Society has come a long way in accepting divorce, but still has more to do. Growing up in the late 1960’s meant that I was different because I had a divorced mother. I was mortified when my first grade teacher, Sister Julie Clare, said that she would pray that my parents would get back together.
I was sure that nuns had more clout with God, so was afraid that this tragedy might occur. My mother assured me that there was no way in hell that this would happen, so I became my happy self again.
There was only one other girl in the school with a divorced mother and none in my neighborhood. No one overtly teased me, but I still felt judged by my situation.
Fast forward four decades and it almost seems like the norm to be divorced. Kids discuss their half-siblings and step-relatives with ease, as if it is to be expected. It has been more elderly people who have attempted to give me condolences, instead of the high five. My happily married friends share divorce stories of other friends and relatives to reaffirm my normalness. They joke that being in long-term marriages seems to be the new anomaly.
I went to India which has a 1.1% divorce rate, so expected to be looked down upon in my divorced state. What a surprise to be so wrong.

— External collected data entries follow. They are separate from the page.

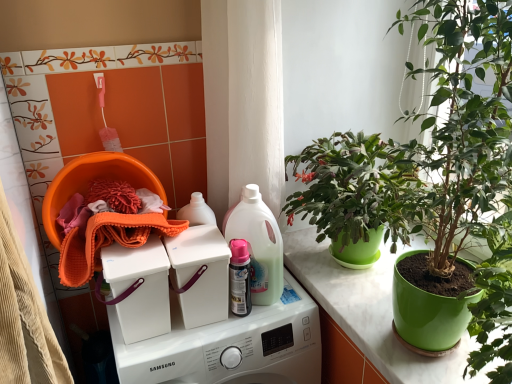 Locate an element on the screen. free point to the right of pink glossy spray can at center is located at coordinates (278, 305). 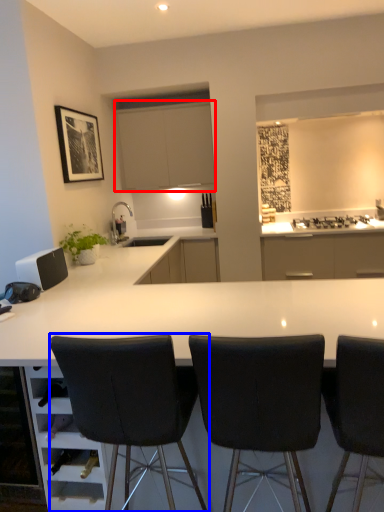 Question: Which point is closer to the camera, cabinetry (highlighted by a red box) or chair (highlighted by a blue box)?

Choices:
 (A) cabinetry
 (B) chair

Answer: (B) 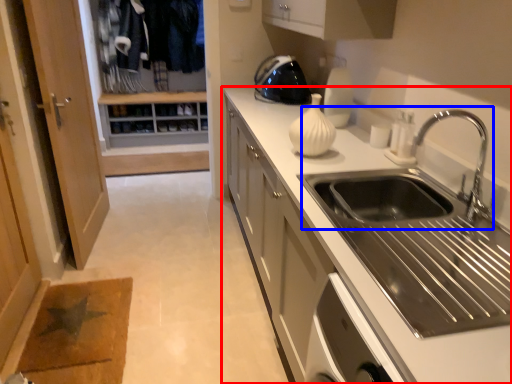 Question: Which point is closer to the camera, countertop (highlighted by a red box) or sink (highlighted by a blue box)?

Choices:
 (A) countertop
 (B) sink

Answer: (A) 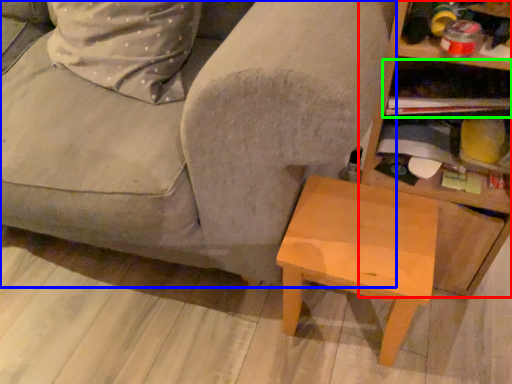 Question: Which object is positioned farthest from shelf (highlighted by a red box)? Select from studio couch (highlighted by a blue box) and shelf (highlighted by a green box).

Choices:
 (A) studio couch
 (B) shelf

Answer: (A) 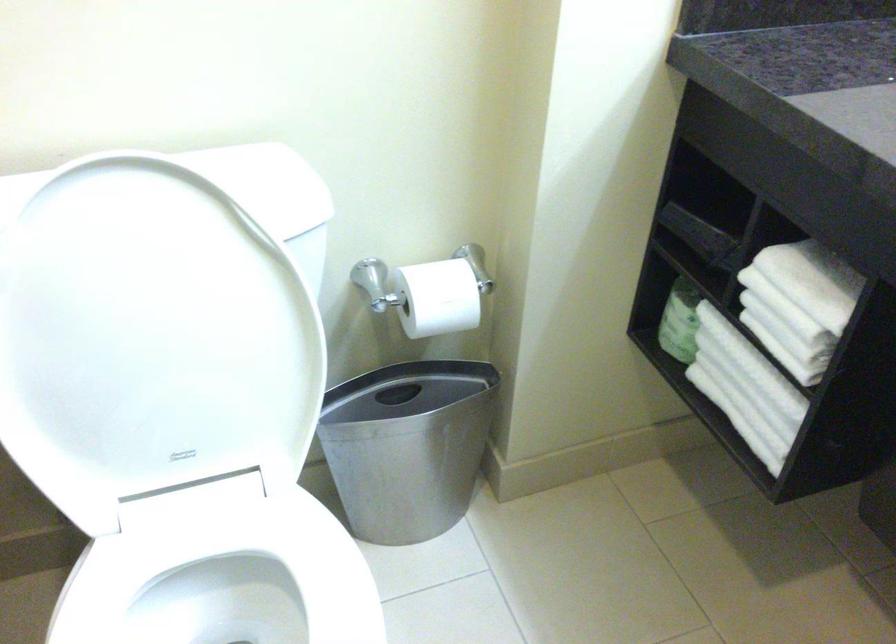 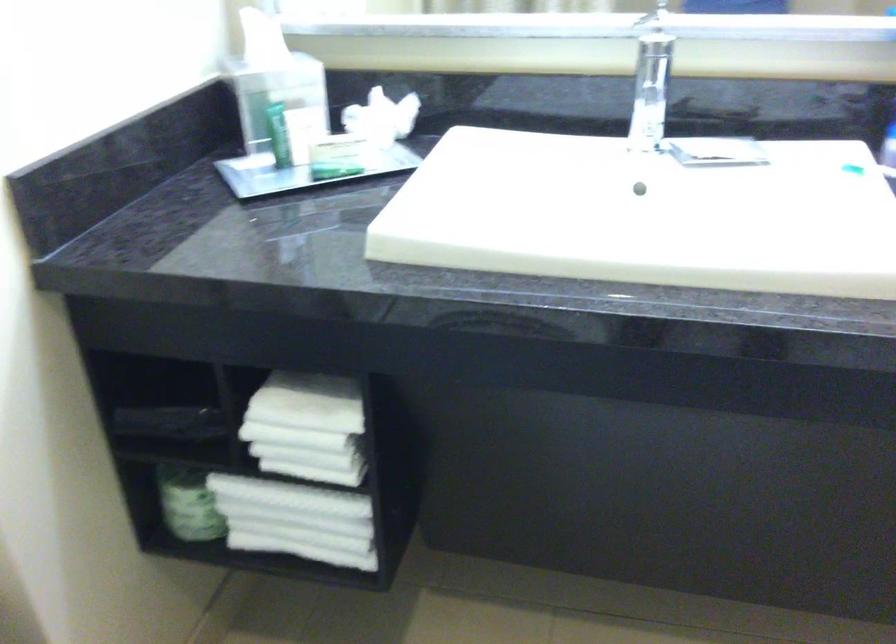 Question: The camera is either moving clockwise (left) or counter-clockwise (right) around the object. The first image is from the beginning of the video and the second image is from the end. Is the camera moving left or right when shooting the video?

Choices:
 (A) Left
 (B) Right

Answer: (A)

A leading Indian women’s magazine had an article on how to get through your divorce `. Our guide was reading the section in the paper where parents were looking for good mates for their offspring. There was even a part for parents seeking new spouses for their previously divorced sons and daughters. No one batted an eye that my sons only lived with me.
I just returned from England last week and they have a similar divorce rate as America. It did not matter if I was in a store, talking in a pub or other places, people expressed how sorry they felt for the divorced. When I said that I was connected to a divorce publication in London, they said how depressing that must be. They could not imagine writing for anything related to divorce. I was totally shocked. I started asking professionals in the divorce field if this was usual, and was assured that it was. The mediators and lawyers at a Family Law Conference said that their clients were encountering negativity regarding their divorces too. I did not expect that there was such a stigma surrounding divorce in the UK. London is my favorite city and I like the British. When I got to talking to people one on one about divorce, they could see the positives with divorce.
The key to smashing a stigma is education. Enlighten others that correcting a bad situation (marriage) can have a positive outcome for all. Pretending to be the happy family is not healthy, but rather stressful. Talking to individuals allows for questions to be answered and to discuss happiness post-divorce. It can be unsettling to find a stigma to divorce in an unexpected place. I would invite women to talk to the media and reassure people that divorce can be beneficial. Therapists can allay fears that divorce is only detrimental to children. My sons thrived post-divorce and were like flowers who bloomed.
Americans are open and forthright and this may be part of the reason that divorce does not have the stigma that it has in other countries. I have done radio interviews on this subject, as have many others here in the States. Divorce occurs in South America, but was not discussed in public as much as here. Other cultures are more private, as I also found in Asia. When women can speak up comfortably about divorce, then that lessens any stigma attached to it. When societies realize that divorce is just another life transition, then the stigma can vanish.